En effet, la jurisprudence développée par la CEDH tend à considérer que la caractérisation de la victimisation secondaire est la conséquence d’un manquement des autorités nationales à leur obligation de protéger la victime parce qu’elles ont la charge de conduire la procédure pénale. Elle oblige les juridictions à mettre en balance les droits des victimes avec les droits de la défense. En revanche, cette obligation ne vise pas l’avocat et le prévenu qui ont pour seul intérêt protégé les droits de la défense et n’ont pas, par conséquent, à réaliser cette mise en balance.
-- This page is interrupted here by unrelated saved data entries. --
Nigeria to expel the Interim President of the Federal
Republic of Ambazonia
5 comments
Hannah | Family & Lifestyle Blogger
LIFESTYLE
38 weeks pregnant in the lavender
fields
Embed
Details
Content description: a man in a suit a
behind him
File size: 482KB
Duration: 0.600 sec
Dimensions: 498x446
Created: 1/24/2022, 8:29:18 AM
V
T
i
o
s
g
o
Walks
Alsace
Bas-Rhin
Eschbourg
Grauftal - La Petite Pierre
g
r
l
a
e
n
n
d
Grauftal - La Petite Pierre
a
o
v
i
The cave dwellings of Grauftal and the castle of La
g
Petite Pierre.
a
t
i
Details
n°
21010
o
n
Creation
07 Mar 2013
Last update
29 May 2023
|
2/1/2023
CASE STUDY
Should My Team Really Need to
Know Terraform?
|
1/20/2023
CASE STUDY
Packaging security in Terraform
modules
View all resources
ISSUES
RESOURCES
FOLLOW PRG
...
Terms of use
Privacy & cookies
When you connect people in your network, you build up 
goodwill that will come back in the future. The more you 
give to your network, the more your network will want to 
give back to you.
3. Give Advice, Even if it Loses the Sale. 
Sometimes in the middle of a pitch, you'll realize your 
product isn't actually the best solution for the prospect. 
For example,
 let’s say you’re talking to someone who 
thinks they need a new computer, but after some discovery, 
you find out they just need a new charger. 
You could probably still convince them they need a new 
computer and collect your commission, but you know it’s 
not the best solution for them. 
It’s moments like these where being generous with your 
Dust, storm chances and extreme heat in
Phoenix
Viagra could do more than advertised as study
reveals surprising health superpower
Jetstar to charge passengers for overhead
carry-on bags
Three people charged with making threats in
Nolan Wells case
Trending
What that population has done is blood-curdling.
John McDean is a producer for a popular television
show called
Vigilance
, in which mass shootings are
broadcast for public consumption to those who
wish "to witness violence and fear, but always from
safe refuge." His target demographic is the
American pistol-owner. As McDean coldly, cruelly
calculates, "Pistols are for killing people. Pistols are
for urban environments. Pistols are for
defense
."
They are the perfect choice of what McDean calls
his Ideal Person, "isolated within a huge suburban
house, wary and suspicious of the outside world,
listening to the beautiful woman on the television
C’est pourquoi la jurisprudence de la CEDH distingue, dans le cadre de la police de l’audience du Président à l’égard des avocats, le laisser faire d’un Président conduisant à des insinuations offensantes de la part de la défense constituant une victimisation secondaire (CEDH, Y. c/ Slovénie, préc.) ; et a contrario les mesures prises par un magistrat « pour protéger l’intimité́ de l’intéressée dans le but d’empêcher les avocats de la défense de la dénigrer ou de la perturber inutilement pendant les contre-interrogatoires », notamment en intervenant à « maintes reprises dans le but d’empêcher autant que possible les différents avocats des accusés de s’étendre sur des questions qui avaient déjà été abordées » et en ordonnance « de courtes suspensions d’audience afin de permettre à la requérante de se remettre de ses émotions » (CEDH, J.L. c/ Italie, préc.). On pourrait dès lors considérer que la responsabilité relève de l’État et qu’il lui reviendrait de la réparer sous l’égide de l’action indemnitaire de l’article L.141-1 du Code de l’organisation judiciaire pour défaillance du système judiciaire.
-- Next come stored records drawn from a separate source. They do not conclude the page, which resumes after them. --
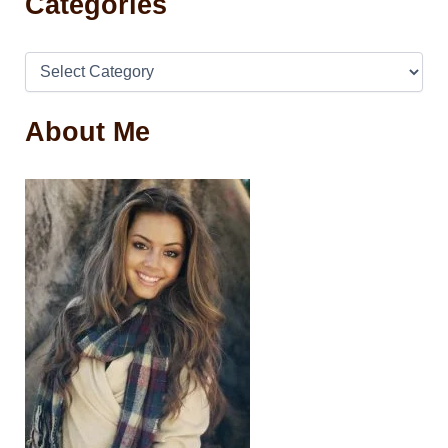
Categories
About Me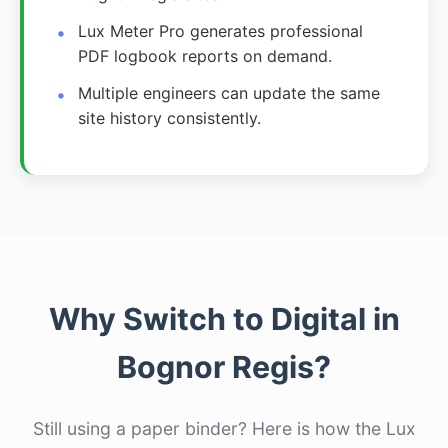
Lux Meter Pro generates professional
PDF logbook reports on demand.
Multiple engineers can update the same
site history consistently.
Why Switch to Digital in
Bognor Regis?
Still using a paper binder? Here is how the Lux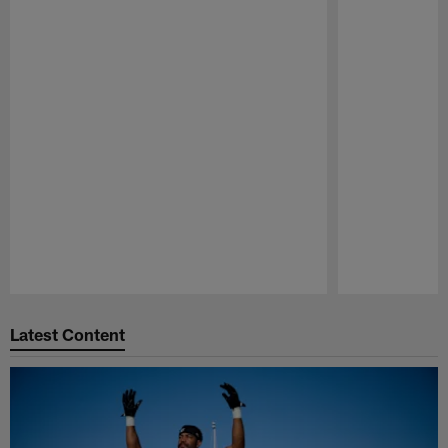
Pause
Play
Latest Content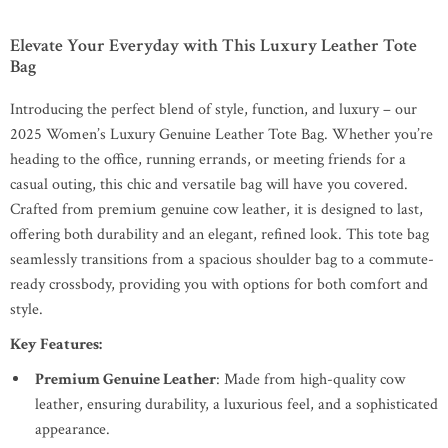
Elevate Your Everyday with This Luxury Leather Tote
Bag
Introducing the perfect blend of style, function, and luxury – our
2025 Women’s Luxury Genuine Leather Tote Bag. Whether you’re
heading to the office, running errands, or meeting friends for a
casual outing, this chic and versatile bag will have you covered.
Crafted from premium genuine cow leather, it is designed to last,
offering both durability and an elegant, refined look. This tote bag
seamlessly transitions from a spacious shoulder bag to a commute-
ready crossbody, providing you with options for both comfort and
style.
Key Features:
Premium Genuine Leather
: Made from high-quality cow
leather, ensuring durability, a luxurious feel, and a sophisticated
appearance.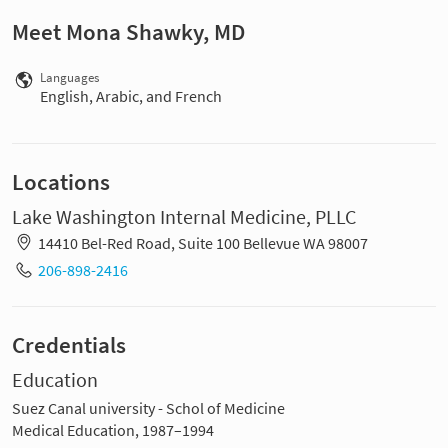
Meet Mona Shawky, MD
Languages
English, Arabic, and French
Locations
Lake Washington Internal Medicine, PLLC
14410 Bel-Red Road, Suite 100 Bellevue WA 98007
206-898-2416
Credentials
Education
Suez Canal university - Schol of Medicine
Medical Education, 1987–1994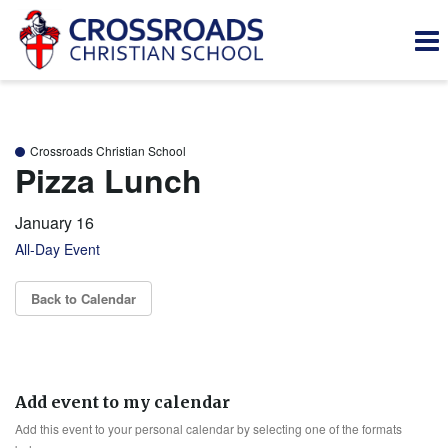
Crossroads Christian School
Pizza Lunch
January 16
All-Day Event
Back to Calendar
Add event to my calendar
Add this event to your personal calendar by selecting one of the formats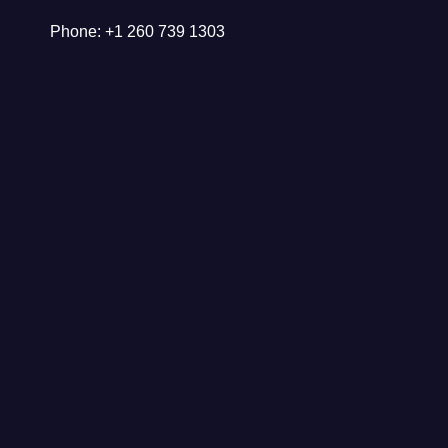
Phone: +1 260 739 1303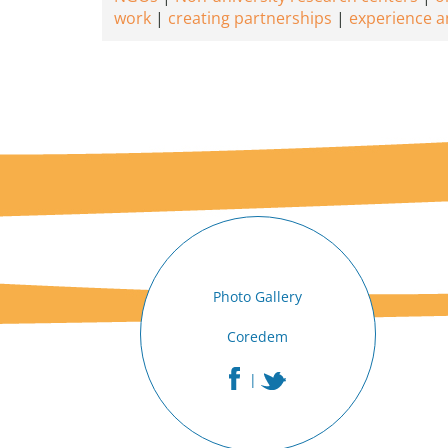
work
creating partnerships
experience a
Photo Gallery
Coredem
|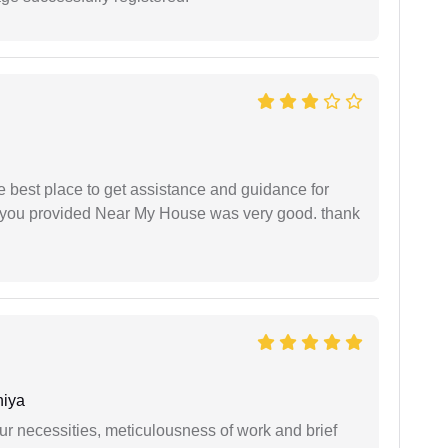
he best place to get assistance and guidance for
r you provided Near My House was very good. thank
niya
r necessities, meticulousness of work and brief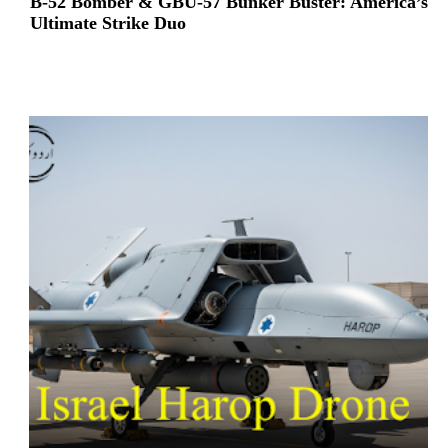
B-52 Bomber & GBU-57 Bunker Buster: America’s
Ultimate Strike Duo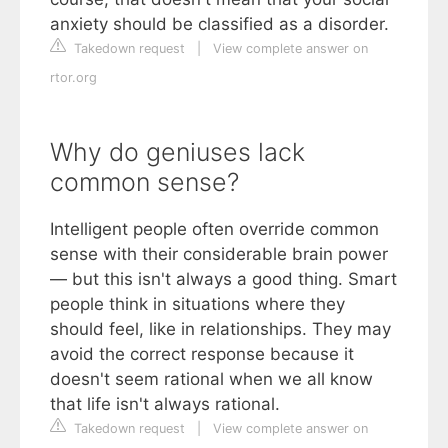
anxiety should be classified as a disorder.
Takedown request
|
View complete answer on
rtor.org
Why do geniuses lack
common sense?
Intelligent people often override common
sense with their considerable brain power
— but this isn't always a good thing. Smart
people think in situations where they
should feel, like in relationships. They may
avoid the correct response because it
doesn't seem rational when we all know
that life isn't always rational.
Takedown request
|
View complete answer on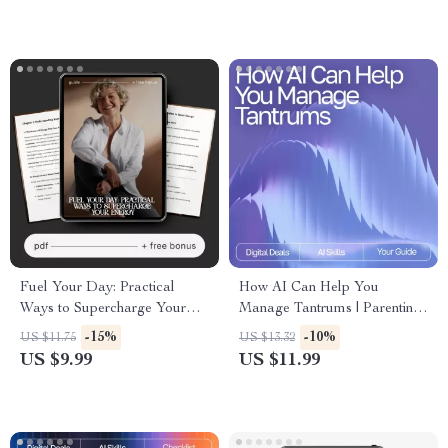
Planning eBook & Workflow
System
Fuel Your Day: Practical
How AI Can Help You
Ways to Supercharge Your
Manage Tantrums | Parenting
Energy | Digital Energy Guide
eBook for Calm Routines |
-15%
-10%
US $11.75
US $13.32
| How to Increase Daily
Gentle Guidance, AI Tools &
US $9.99
US $11.99
Energy Planner & Checklist
Practical Strategies | ai help
for managing tantrums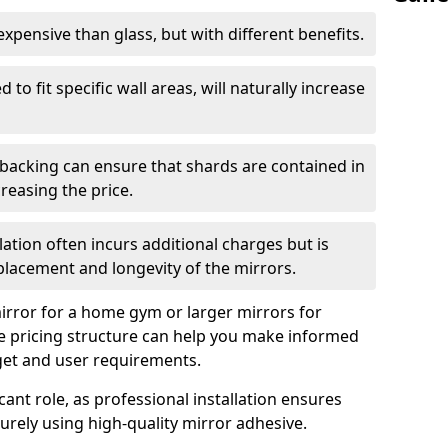
s expensive than glass, but with different benefits.
 to fit specific wall areas, will naturally increase
 backing can ensure that shards are contained in
reasing the price.
llation often incurs additional charges but is
 placement and longevity of the mirrors.
rror for a home gym or larger mirrors for
 pricing structure can help you make informed
get and user requirements.
icant role, as professional installation ensures
rely using high-quality mirror adhesive.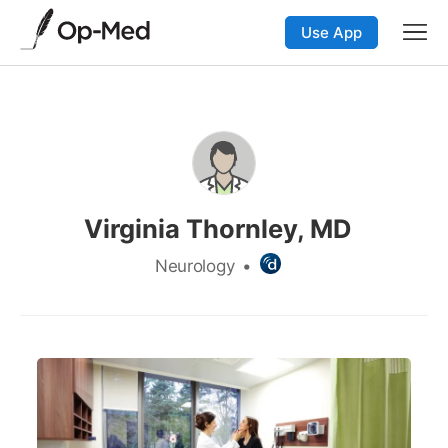
Use App
Virginia Thornley, MD
Neurology
•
Néanmoins, il pourrait être objecté que la Cour européenne laisse une marge de manœuvre aux États membres pour s’acquitter de leurs obligations issues de la Convention et qu’il revient en premier lieu aux juridictions nationales de redresser les violations de la Convention. Dès lors, rien n’exclut qu’une juridiction condamne une partie au titre de la victimisation secondaire dès lors qu’elle lui est imputable, la CEDH ne s’étant pas prononcée sur cette hypothèse. D’ailleurs, le Conseil de l’Europe vise dans sa définition de la victimisation secondaire, tant la réponse apportée par les institutions publiques, que les institutions privées et les autres individus (Cf. supra).
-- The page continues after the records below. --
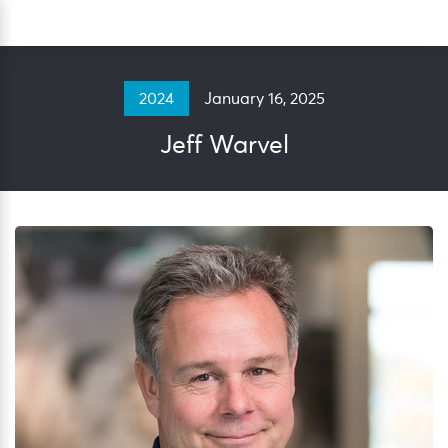
Skip
Sea
to
content
January 16, 2025
2024
Jeff Warvel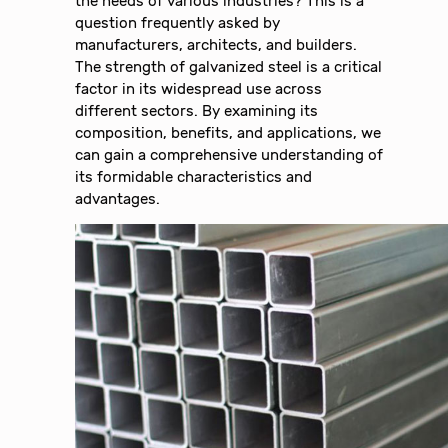
the needs of various industries? This is a
question frequently asked by
manufacturers, architects, and builders.
The strength of galvanized steel is a critical
factor in its widespread use across
different sectors. By examining its
composition, benefits, and applications, we
can gain a comprehensive understanding of
its formidable characteristics and
advantages.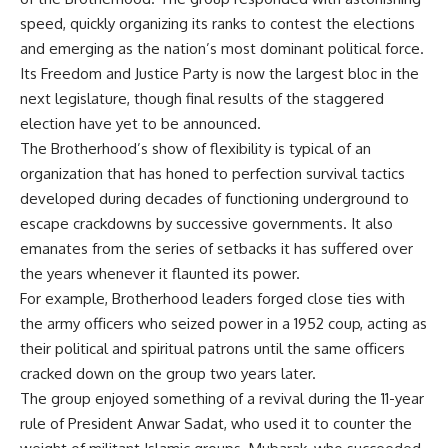
speed, quickly organizing its ranks to contest the elections
and emerging as the nation’s most dominant political force.
Its Freedom and Justice Party is now the largest bloc in the
next legislature, though final results of the staggered
election have yet to be announced.
The Brotherhood’s show of flexibility is typical of an
organization that has honed to perfection survival tactics
developed during decades of functioning underground to
escape crackdowns by successive governments. It also
emanates from the series of setbacks it has suffered over
the years whenever it flaunted its power.
For example, Brotherhood leaders forged close ties with
the army officers who seized power in a 1952 coup, acting as
their political and spiritual patrons until the same officers
cracked down on the group two years later.
The group enjoyed something of a revival during the 11-year
rule of President Anwar Sadat, who used it to counter the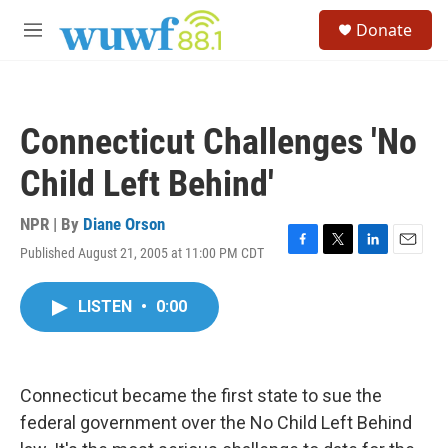
Skip to main content
S
Donate
e
M
a
e
r
n
c
u
h
Connecticut Challenges 'No
u
e
Child Left Behind'
r
y
NPR | By
Diane Orson
Published August 21, 2005 at 11:00 PM CDT
F
T
L
E
a
w
i
m
c
i
n
a
LISTEN
•
0:00
e
t
k
i
b
t
e
l
o
e
d
o
r
I
k
n
Connecticut became the first state to sue the
federal government over the No Child Left Behind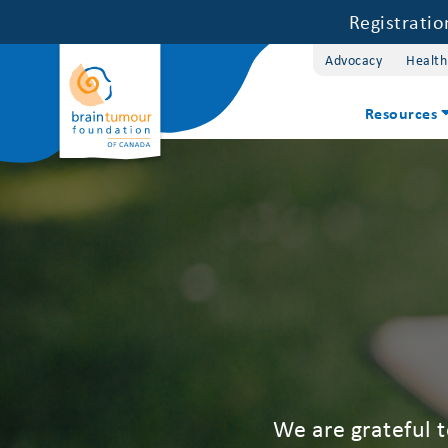
Registrati
Advocacy
Health
Resources
We are grateful 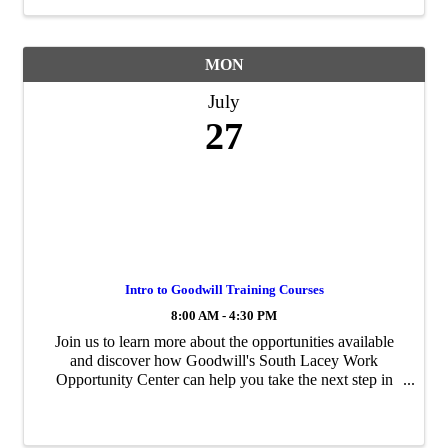
MON
July
27
Intro to Goodwill Training Courses
8:00 AM - 4:30 PM
Join us to learn more about the opportunities available
and discover how Goodwill's South Lacey Work
Opportunity Center can help you take the next step in
your career journey. The South Lacey Work Opportunity
Center, operated by Goodwill, is a free ...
Toutefois, et c’est ce qui manque dans cette affaire, la réparation de la victimisation secondaire est mise directement à la charge du prévenu, pour les propos de son avocat, sans même que le tribunal n’ait réalisé l’autocritique de sa police de l’audience, donc sans vérifier s’il s’est acquitté de ses propres obligations ou, au contraire, s’il a manqué à son devoir de protéger la victime. In fine, l’équilibre est fragile. Il est fort probable que dans un avenir proche cette question soit débattue.